MC: Thank you for explaining that process! I love the use of a phone SIM cards, bank account transaction history, and real-time photo for digital identity verification. To continue: Recently, Senator Elizabeth Warren has been promoting Freedom from Equifax Exploitation (FREE) Act to give control over credit and personal information back to consumers. Talk to me about how your solution could have prevented the Equifax breach? And, what is your view on the credit freezes?

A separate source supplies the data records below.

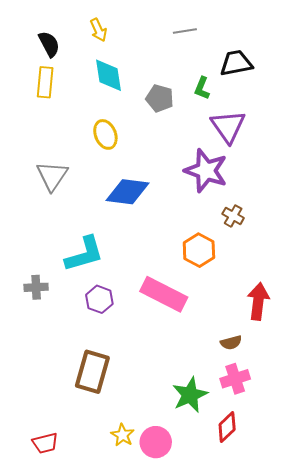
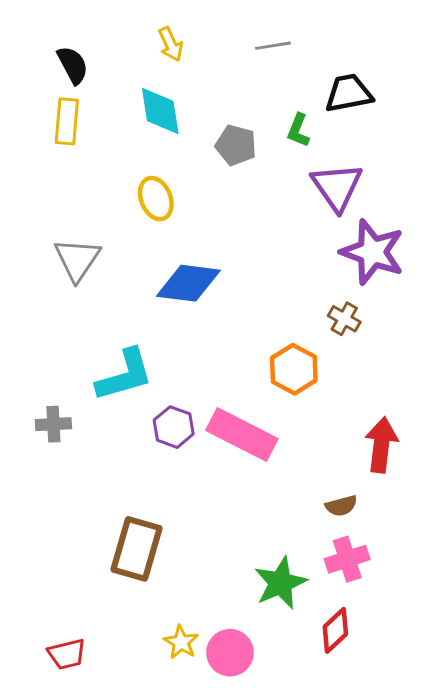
yellow arrow: (98, 30) -> (171, 44), moved
purple star: (206, 171) -> (372, 252), moved
purple hexagon: (99, 299) -> (174, 427), moved

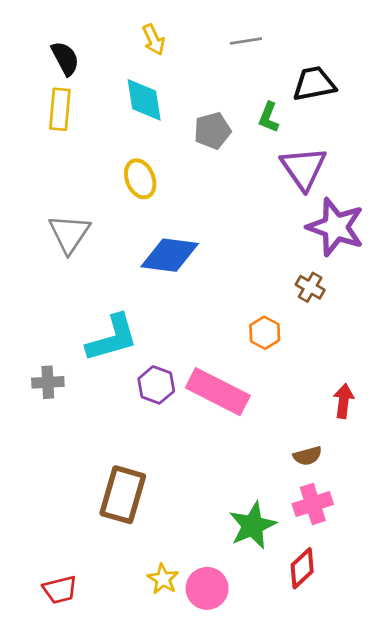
gray pentagon: (236, 145) -> (212, 131), turned -30
orange hexagon: (294, 369) -> (265, 333), size x0.7
red arrow: (381, 445) -> (344, 401), size x0.7

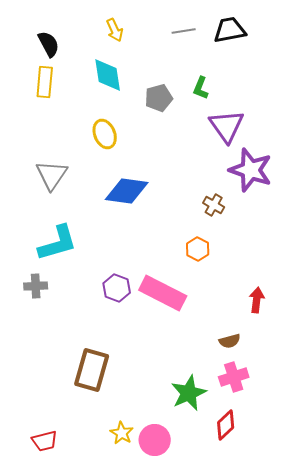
black trapezoid: (314, 84) -> (230, 30), moved
brown cross: (310, 287) -> (214, 205), moved
cyan L-shape: (112, 338) -> (58, 243), moved

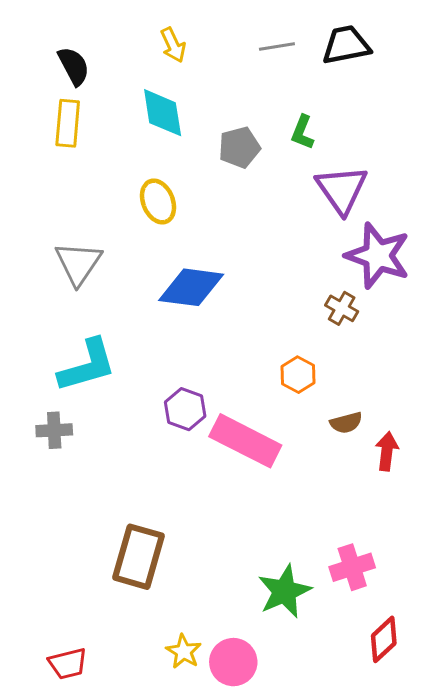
brown cross: (214, 205) -> (342, 308), moved
purple hexagon: (117, 288) -> (185, 409), moved
brown semicircle: (230, 341) -> (346, 423), moved
red diamond: (226, 425) -> (384, 639), moved

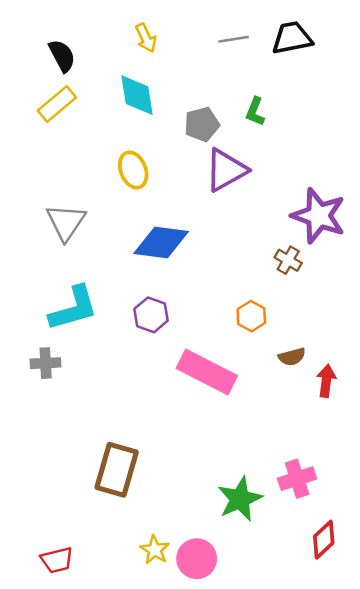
yellow rectangle: (68, 123) -> (57, 104), turned 45
purple triangle: (342, 189) -> (226, 170), moved, turned 36
purple hexagon: (185, 409) -> (151, 315), moved

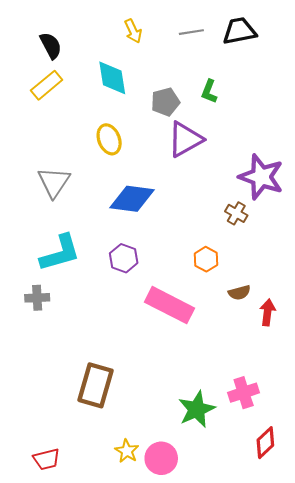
yellow arrow: (146, 38) -> (133, 31), moved

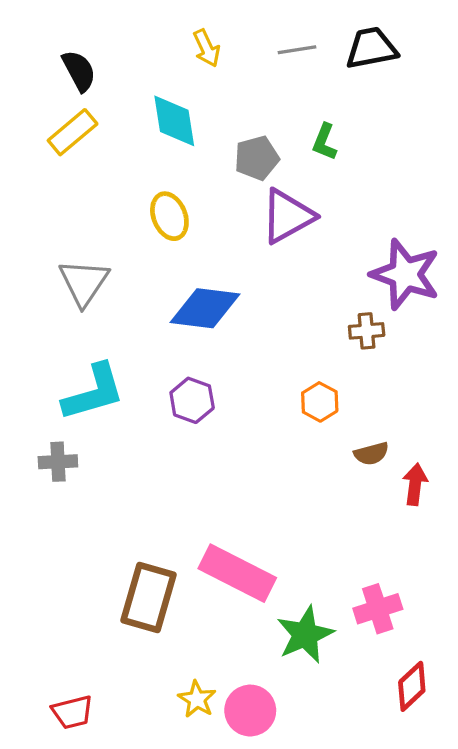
brown cross: (236, 213) -> (367, 331), turned -35
pink rectangle: (170, 305) -> (237, 573), moved

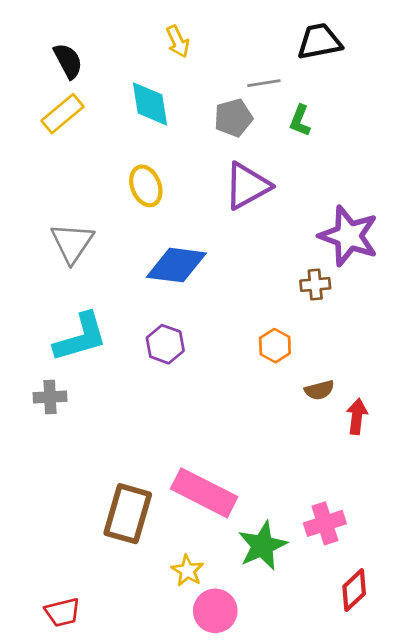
gray line: (297, 50) -> (264, 83), moved
green L-shape: (325, 142) -> (300, 121), moved
gray pentagon: (257, 158) -> (233, 118), moved
yellow star: (197, 699) -> (187, 571), moved

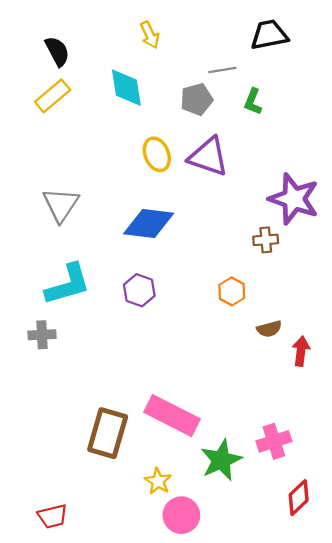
yellow ellipse: (146, 186) -> (157, 154), moved
purple triangle: (247, 186) -> (208, 157), turned 48

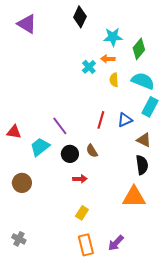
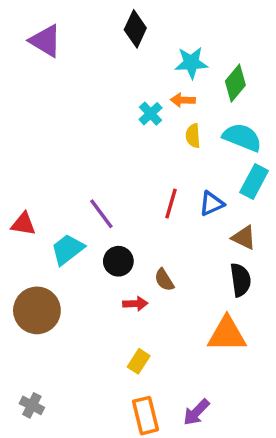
brown semicircle: (92, 151) -> (164, 280), moved
brown circle: (22, 183) -> (37, 310), size x1.4

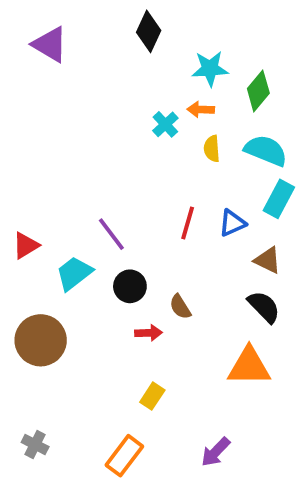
red triangle: (23, 224) -> (26, 245), turned -40
black semicircle: (240, 280) -> (264, 307), turned -36
orange rectangle: (145, 416) -> (124, 456), moved, turned 51

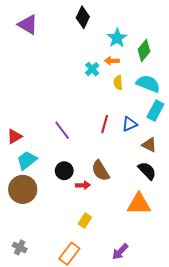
cyan star: (210, 69) -> (117, 38), turned -30
cyan trapezoid: (74, 273) -> (27, 160), moved
black circle: (130, 286) -> (64, 171), moved
brown semicircle: (180, 307) -> (100, 171), size x1.5

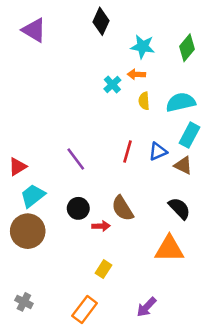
cyan star: (117, 38) -> (143, 47), turned -30
green diamond: (144, 50) -> (187, 48), moved
cyan semicircle: (148, 84) -> (181, 102), turned -35
brown triangle: (149, 145) -> (183, 165), moved

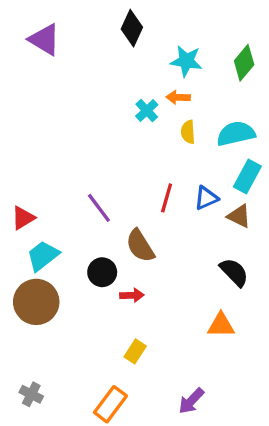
brown semicircle: (122, 208) -> (140, 246), moved
orange triangle: (169, 249) -> (221, 325), size x0.7

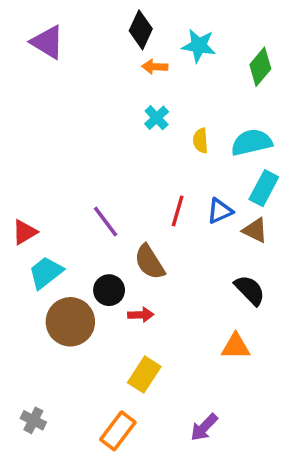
cyan star: (186, 61) -> (199, 46), moved
orange arrow: (178, 97) -> (155, 67), moved
brown circle: (36, 302) -> (70, 322), moved
yellow rectangle: (135, 351) -> (144, 375), size x1.4

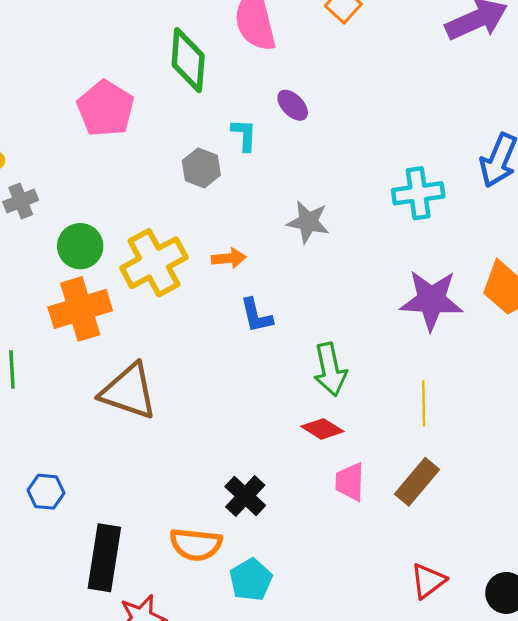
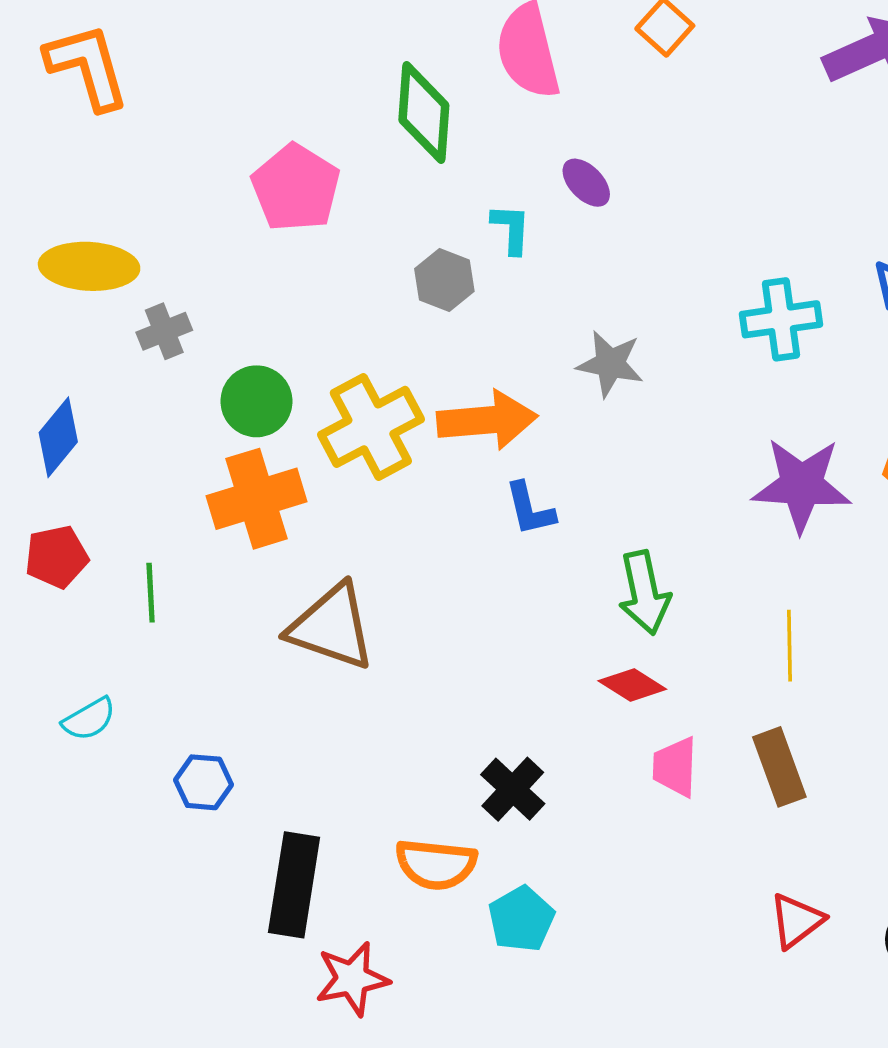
orange arrow: (229, 258) -> (487, 420), size x1.8
brown rectangle: (417, 482) -> (779, 767), turned -60

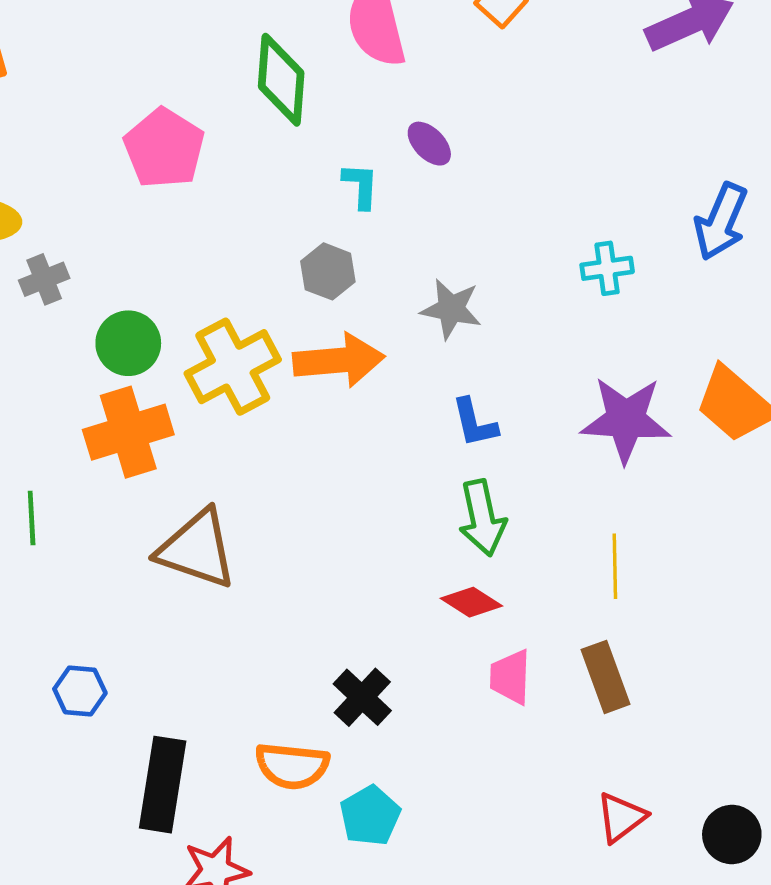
gray hexagon: (444, 280) -> (328, 271), moved
cyan cross: (781, 319) -> (607, 268), size x0.7
blue L-shape: (530, 509) -> (475, 423), moved

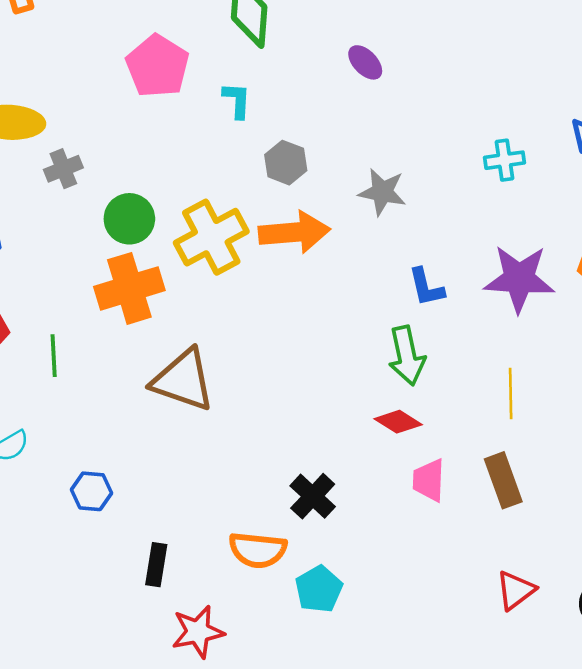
cyan L-shape: (361, 186) -> (237, 100), moved
blue L-shape: (475, 423) -> (426, 287), moved
black rectangle: (163, 785) -> (156, 565), size x0.6

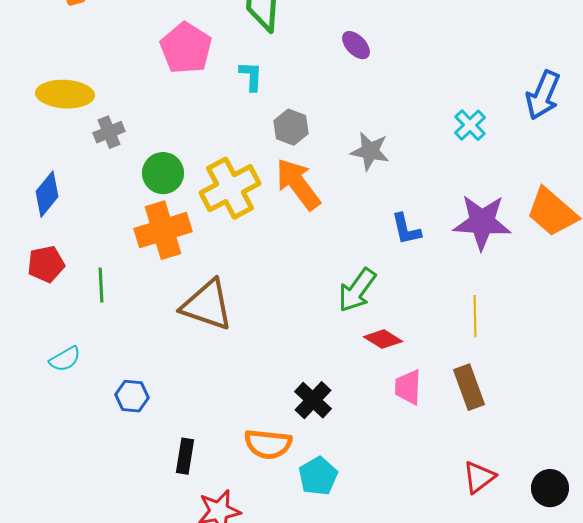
cyan cross: (505, 160) -> (470, 125), turned -36
orange arrow: (294, 232) -> (298, 184), turned -122
green arrow: (407, 356) -> (357, 290), moved, turned 48

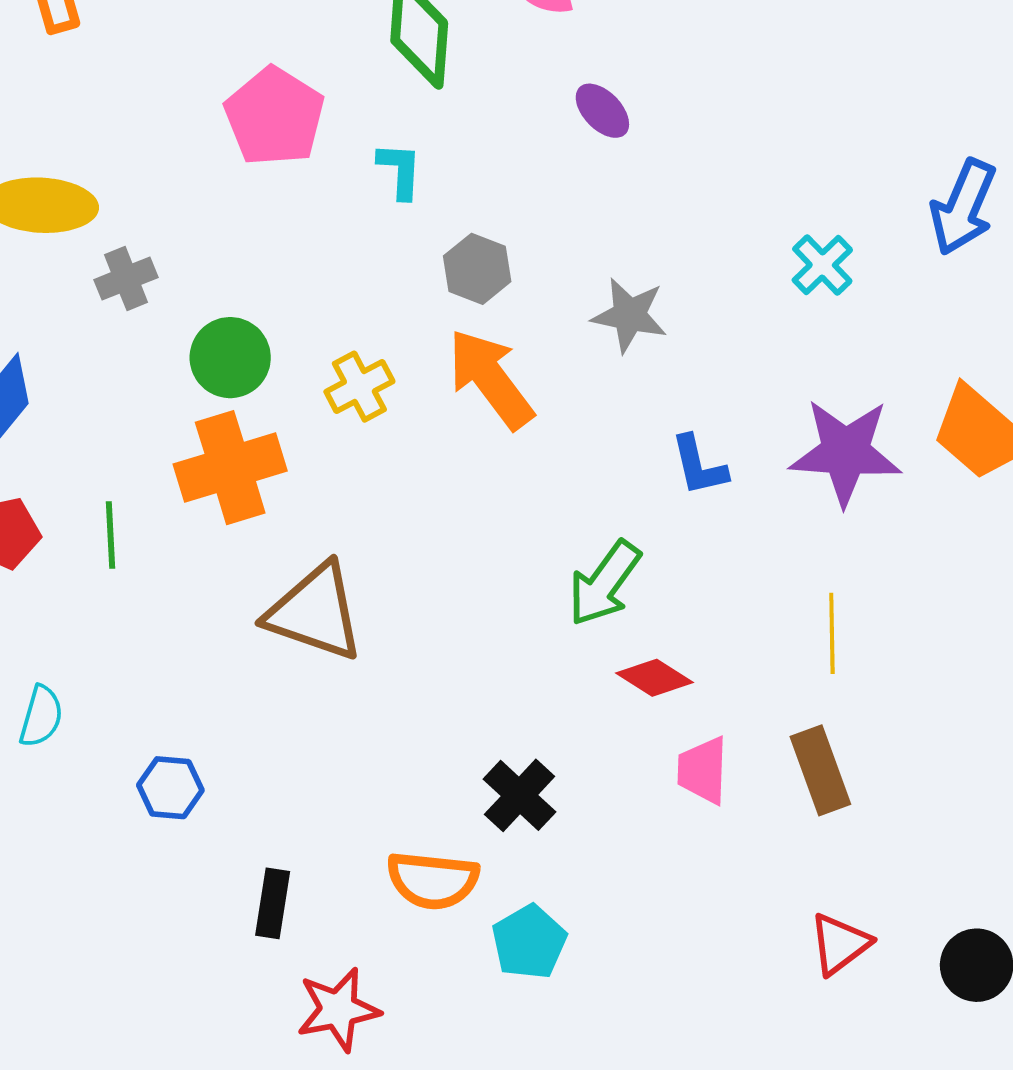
yellow cross: (230, 188) -> (359, 387), size x0.6
green line: (101, 285) -> (111, 535), moved
cyan semicircle: (65, 359) -> (41, 716), turned -44

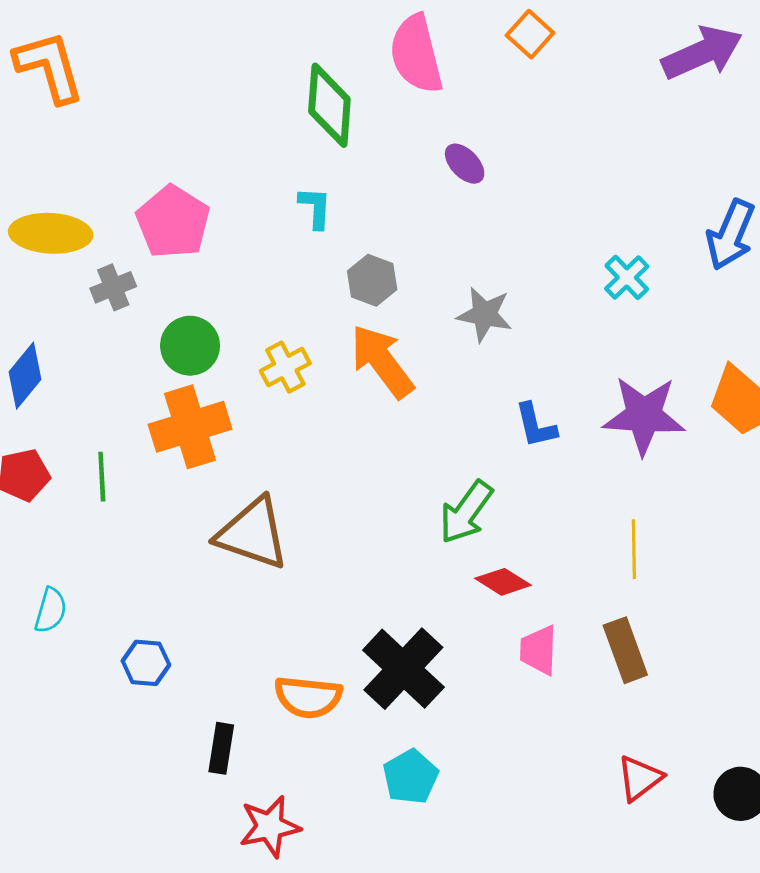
pink pentagon: (275, 116) -> (173, 222), moved
black cross: (519, 795) -> (403, 669), size x1.5
orange semicircle: (433, 880) -> (308, 697), moved

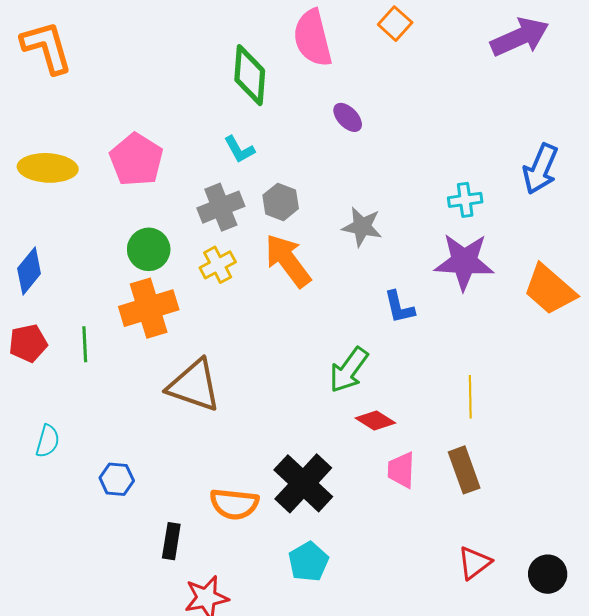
cyan L-shape: (315, 208) -> (239, 149), turned 148
cyan cross: (627, 277) -> (465, 200), turned 36
gray cross: (113, 287) -> (221, 207), moved, size x1.4
purple star: (644, 415) -> (464, 262), moved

BH: ID.me’s goal is to replace static identifiers with devices and biometrics. To accomplish that, we still need name, DOB, and SSN to understand the identity that is claimed, but once that identity is enrolled, and the login builds a history of reputable use then the trust in the association of the identity to the login is greater as well. The problem in the market is that a lot of organizations are still using static identifiers as passwords; for example, you can call customer service still and reset password using name, DOB, and last four of SSN. In a post-Equifax world, that’s negligent at best because that data is public.
Credit freezes are problematic because they’re like a tourniquet. You prevent more damage at the expense of making your own access to online services harder. A better way is to use a registered login – a digital credential – that represents the static identity as a gate for high-risk transactions.
For example, if someone is filing your tax return, it would be pretty terrific for the IRS to ask your bank to send you a push notification to confirm that you are in fact taking that action. That notification network is something we’ve built at ID.me and we’re anxious to see it more broadly adopted.
MC: The distinct advantage is the multiple identity provider verification. If you had to advise a government agency on managing and improving identity theft for its citizens, what would it be?
BH: Governments should ask: Is our identity solution significantly better than what is available today? Perfect access and perfect security are never going to happen, especially with the demographic challenges associated with identity (i.e., homeless, millennials relying on their parents, seniors without smartphones, citizens without broadband access). There will always be a certain amount of fraud. But the goal is almost like the payments ecosystem system; yeah, there’s credit card fraud, yeah there are chargebacks, but it’s a cost of doing business because the overall model is working pretty well. Ultimately, have reasonable expectations and examine whether a solution can make you substantially better off than you are today, even if it’s not perfect. In almost all cases, government should buy versus build.
MC: That was a great example! Also, what would be your advice to a military veteran wanting to become an entrepreneur?
BH: My favorite piece of advice is from Peter Theil: “The number of startups that should be started is equivalent to the number of secrets that are in the market that nobody knows about.” And I love that quote because it means that fundamentally startups are about learning.
Every successful startup goes through two major pivots to their business model before they kind-of find what they were meant to do. So, my biggest advice is always to make sure that you’re solving the core problem and not a symptom of the problem. And never quit digging and reassessing your validations and assumptions until you’re down to that core problem; then assess whether that core problem is something that you want to spend the next decade of your life fixing because that’s what it takes to go to a real company.